法的位置付けに関する議論
出典: フリー百科事典『ウィキペディア(Wikipedia)』 (2022/04/29 14:46 UTC 版)
「フリーオ」の記事における「法的位置付けに関する議論」の解説
以下には、B-CAS方式に対する議論も含まれる。 フリーオの法的位置付けに関しては、それ自体の製造・販売に対する観点と、B-CASカードの利用に対しての観点で考える必要がある。 日本の放送業界や家電業界は、電波産業会(ARIB)運用規定に準拠しない(B-CASカード発行審査に合格しない)チューナーを「不正チューナ」と定義しているが、これは業界の視点から見て手続きを踏んでいないという意味であり、法的な裏付けに基づくものではない。 日本のデジタル放送が受信可能なチューナーの開発を管理する法律はないため、フリーオのような受信機の開発自体に違法性はない。
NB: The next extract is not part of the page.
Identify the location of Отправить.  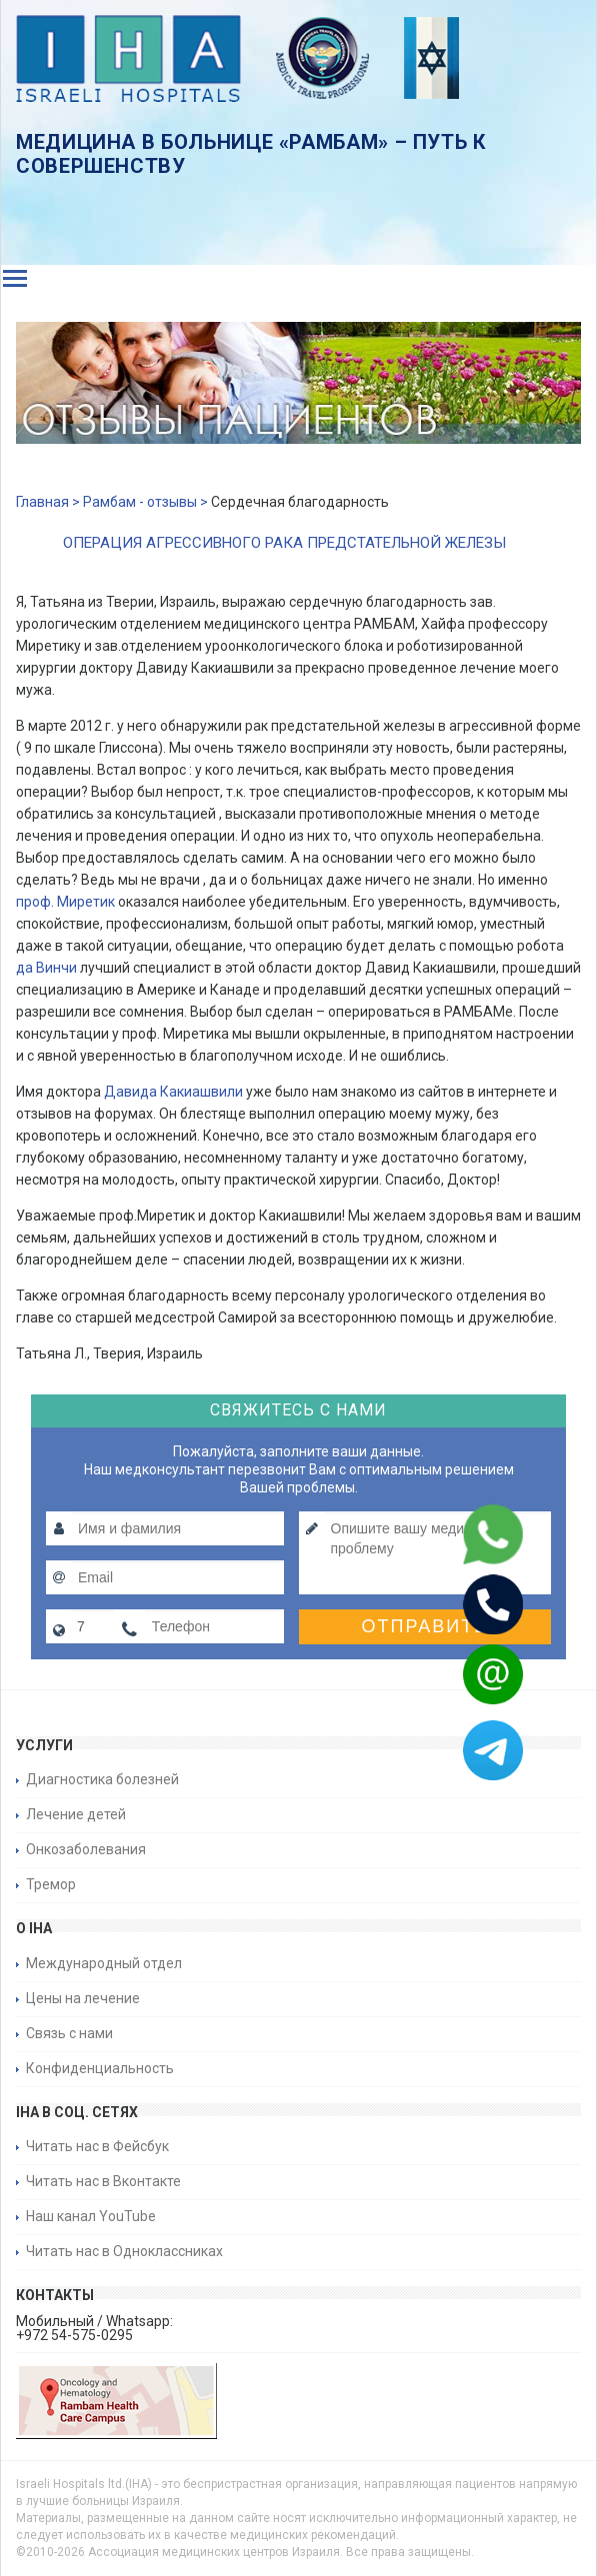 (425, 1626).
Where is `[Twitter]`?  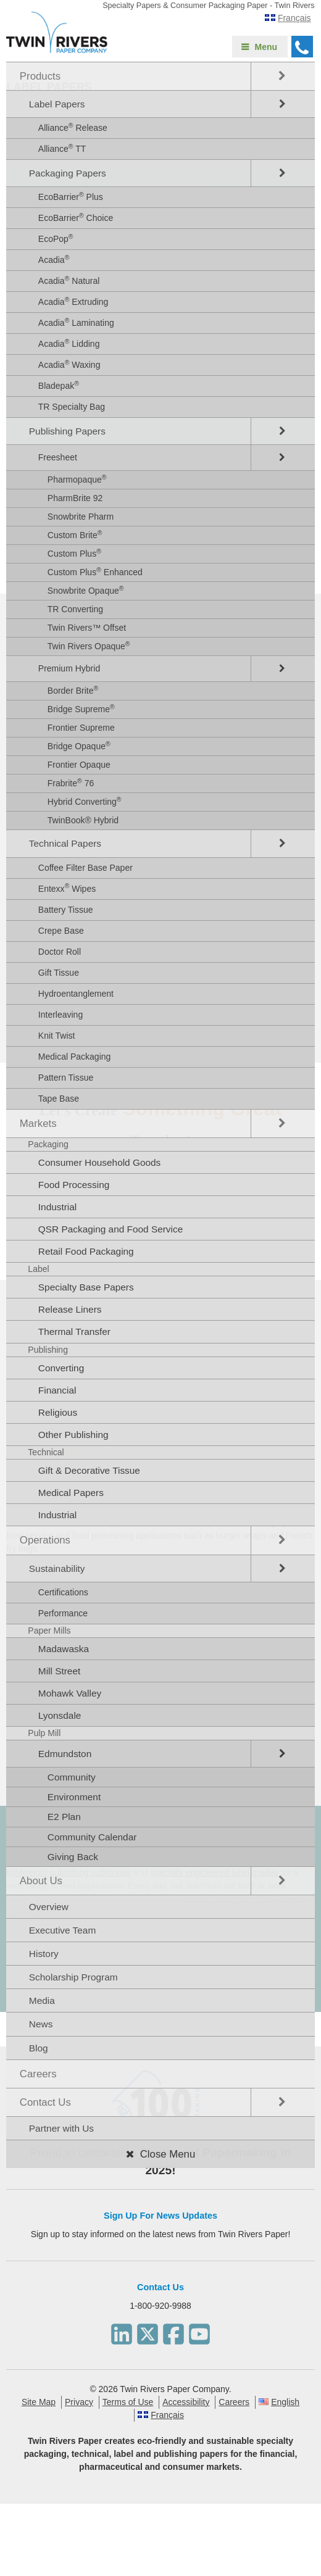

日本のメーカーはARIBに準拠したチューナーを製作しているが、あくまでも一種の紳士協定的なものに過ぎず法的拘束力はない。また、MULTI2部分を含めデジタル放送の仕様は公開されているため企業秘密の漏洩にも該当しない。MULTI2は、同規格を開発した日立製作所の特許であるため特許権侵害の可能性があったが、該当する特許は2008年(平成20年)4月28日に期限が切れている。 使用については著作権法違反(技術的保護手段の回避。30条1項2号)、開発や販売については不正競争防止法違反(技術的制限手段迂回装置提供行為。2条1項10号)や著作権法違反(技術的制限手段迂回装置提供行為。120条の2第1号)が疑われる。 製造・販売に関しては「総務省がこの種のチューナーの規制を検討」と報じられたこともあり、今後については不明である。 B-CASカード使用許諾契約約款に基づけば、B-CASカードのシュリンクラップを開封した者が、フリーオでB-CASカードを利用すると約款が想定している用途と異なるために、契約違反が成立する可能性があり(同約款第8条第1項・第9条)、ビーエス・コンディショナルアクセスシステムズ側もフリーオにB-CASカードを挿入して使用することを禁じている。シュリンクラップに基づく契約の有効性に関しては、異論がある状況である。電器店が設置するなど使用者がシュリンクラップを開封していない場合には効力が及ばない。 この約款は民事上の契約に該当するため、約款に違反したことをもって刑事訴追の対象とはならない。 各家庭でのB-CASカードの使用実態を調査する仕組みはないため、契約違反を主張しても立証は現実的に不可能と考えられる。 フリーオの公式サイトでは、B-CASカードは利用者が各自入手すべきとされているが、B-CAS社に虚偽の申請をしてカード(=財物)を発行させた場合には詐欺罪(刑法246条1項)に該当する可能性があるとの主張がある。